Exercise objective →
Wherever a line in the data holds the word "Дхикала", pull that line out.

BEGIN

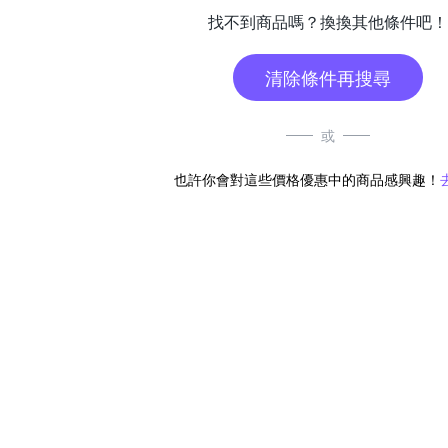
找不到商品嗎？換換其他條件吧！
清除條件再搜尋
或
也許你會對這些價格優惠中的商品感興趣！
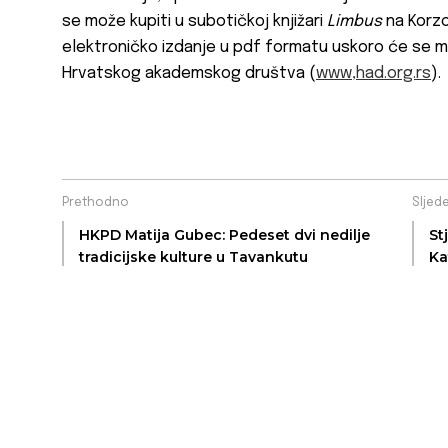
se može kupiti u subotičkoj knjižari
Limbus
na Korzou
elektroničko izdanje u pdf formatu uskoro će se m
Hrvatskog akademskog društva (
www,had.org.rs
).
Prethodno
Sljed
HKPD Matija Gubec: Pedeset dvi nedilje
St
tradicijske kulture u Tavankutu
Ka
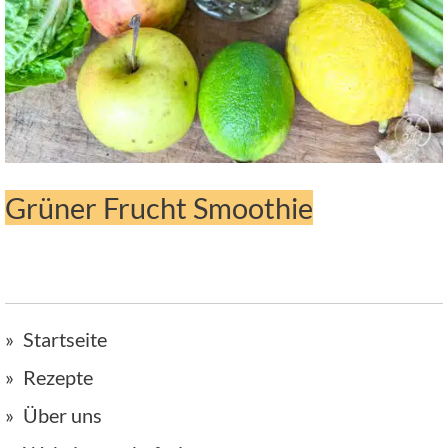
Grüner Frucht Smoothie
Startseite
Rezepte
Über uns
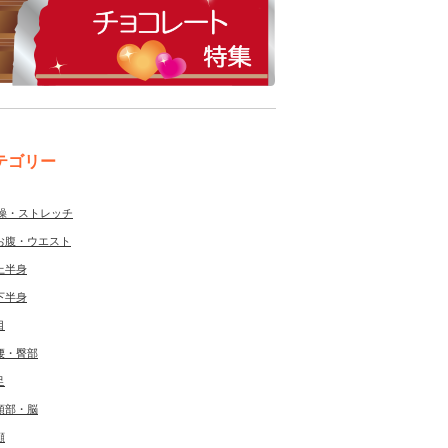
テゴリー
操・ストレッチ
お腹・ウエスト
上半身
下半身
目
腰・臀部
足
頭部・脳
顔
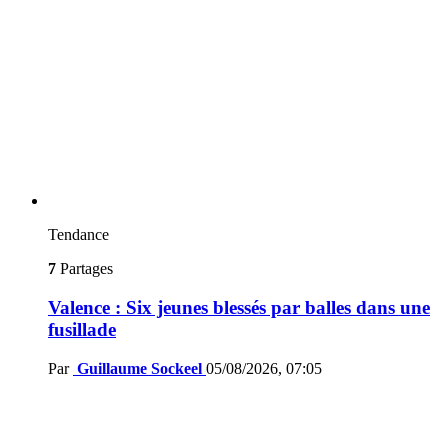
Tendance
7
Partages
Valence : Six jeunes blessés par balles dans une
fusillade
Par
Guillaume Sockeel
05/08/2026, 07:05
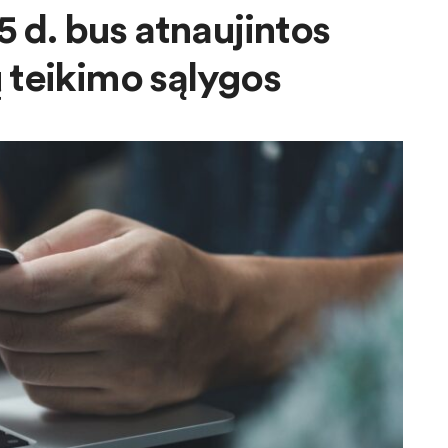
5 d. bus atnaujintos
teikimo sąlygos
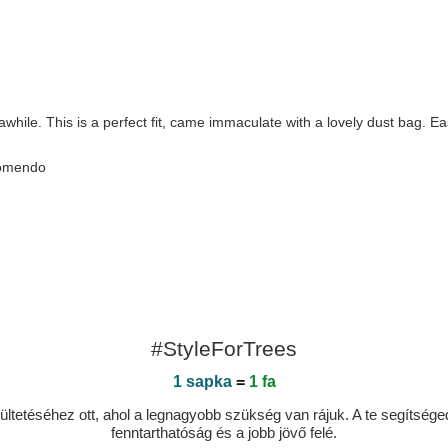
awhile. This is a perfect fit, came immaculate with a lovely dust bag. Ea
ecomendo
#StyleForTrees
1 sapka
=
1 fa
ltetéséhez ott, ahol a legnagyobb szükség van rájuk. A te segítségedde
fenntarthatóság és a jobb jövő felé.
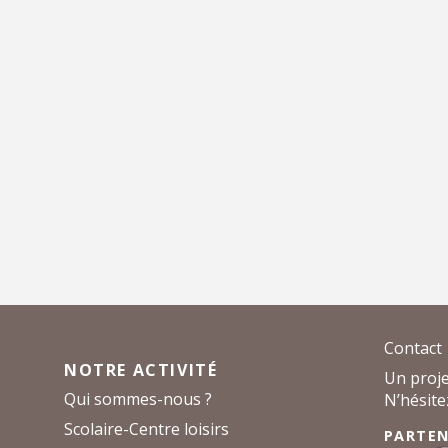
Contact
NOTRE ACTIVITÉ
Un proje
Qui sommes-nous ?
N’hésite
Scolaire-Centre loisirs
PARTEN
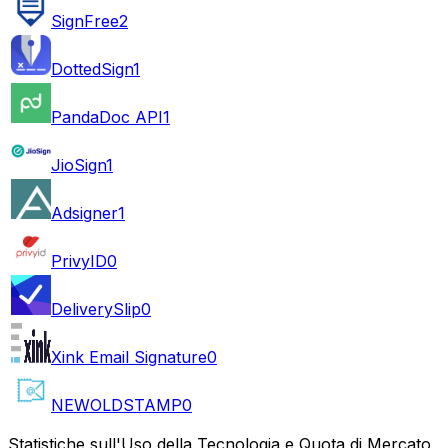
SignFree
2
DottedSign
1
PandaDoc API
1
JioSign
1
Adsigner
1
PrivyID
0
DeliverySlip
0
Xink Email Signature
0
NEWOLDSTAMP
0
Statistiche sull'Uso della Tecnologia e Quota di Mercato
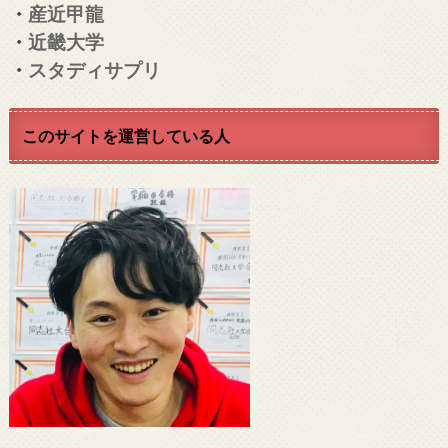
・
産近甲龍
・
近畿大学
・
スタディサプリ
このサイトを運営している人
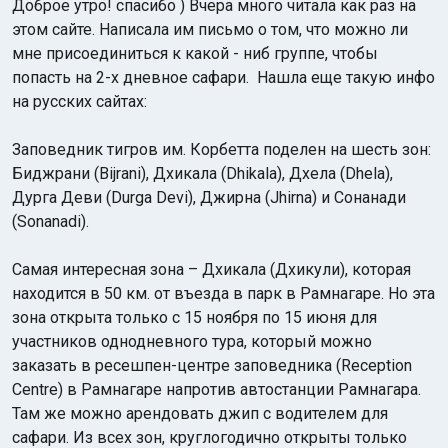
Доброе утро! спасибо ) Вчера много читала как раз на
этом сайте. Написала им письмо о том, что можно ли
мне присоединиться к какой - ниб группе, чтобы
попасть на 2-х дневное сафари. Нашла еще такую инфо
на русских сайтах:
Заповедник тигров им. Корбетта поделен на шесть зон:
Индийский океан
Биджрани (Bijrani), Дхикала (Dhikala), Дхела (Dhela),
Дурга Деви (Durga Devi), Джирна (Jhirna) и Сонанади
(Sonanadi).
Самая интересная зона – Дхикала (Дхикули), которая
находится в 50 км. от въезда в парк в Рамнагаре. Но эта
зона открыта только с 15 ноября по 15 июня для
участников однодневного тура, который можно
заказать в ресешпен-центре заповедника (Reception
Centre) в Рамнагаре напротив автостанции Рамнагара.
Там же можно арендовать джип с водителем для
сафари. Из всех зон, круглогодично открыты только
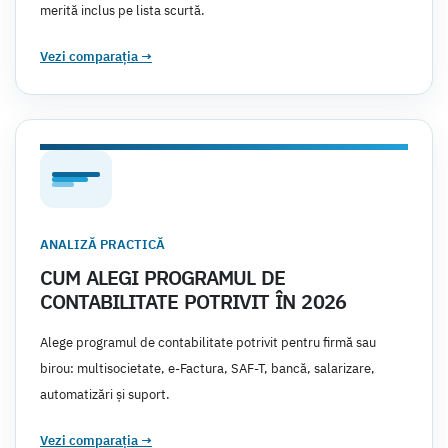
merită inclus pe lista scurtă.
Vezi comparația
→
ANALIZĂ PRACTICĂ
CUM ALEGI PROGRAMUL DE
CONTABILITATE POTRIVIT ÎN 2026
Alege programul de contabilitate potrivit pentru firmă sau
birou: multisocietate, e-Factura, SAF-T, bancă, salarizare,
automatizări și suport.
Vezi comparația
→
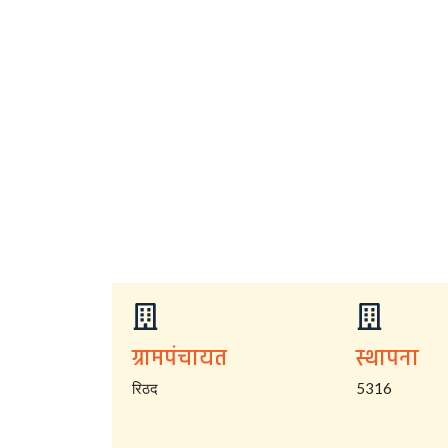
ग्रामपंचायत
स्थापना
रिठद
5316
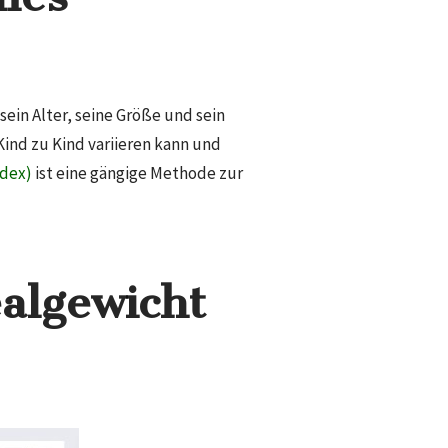
sein Alter, seine Größe und sein
Kind zu Kind variieren kann und
dex)
ist eine gängige Methode zur
algewicht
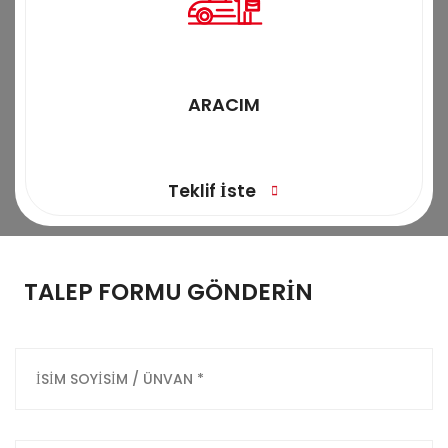
ARACIM
Teklif İste
TALEP FORMU GÖNDERİN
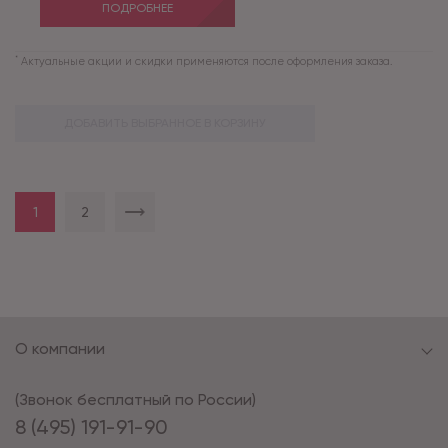
ПОДРОБНЕЕ
*
Актуальные акции и скидки применяются после оформления заказа.
ДОБАВИТЬ ВЫБРАННОЕ В КОРЗИНУ
1
2
О компании
(Звонок бесплатный по России)
8 (495) 191-91-90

END

Response to this task →
Биджрани (Bijrani), Дхикала (Dhikala), Дхела (Dhela),
Самая интересная зона – Дхикала (Дхикули), которая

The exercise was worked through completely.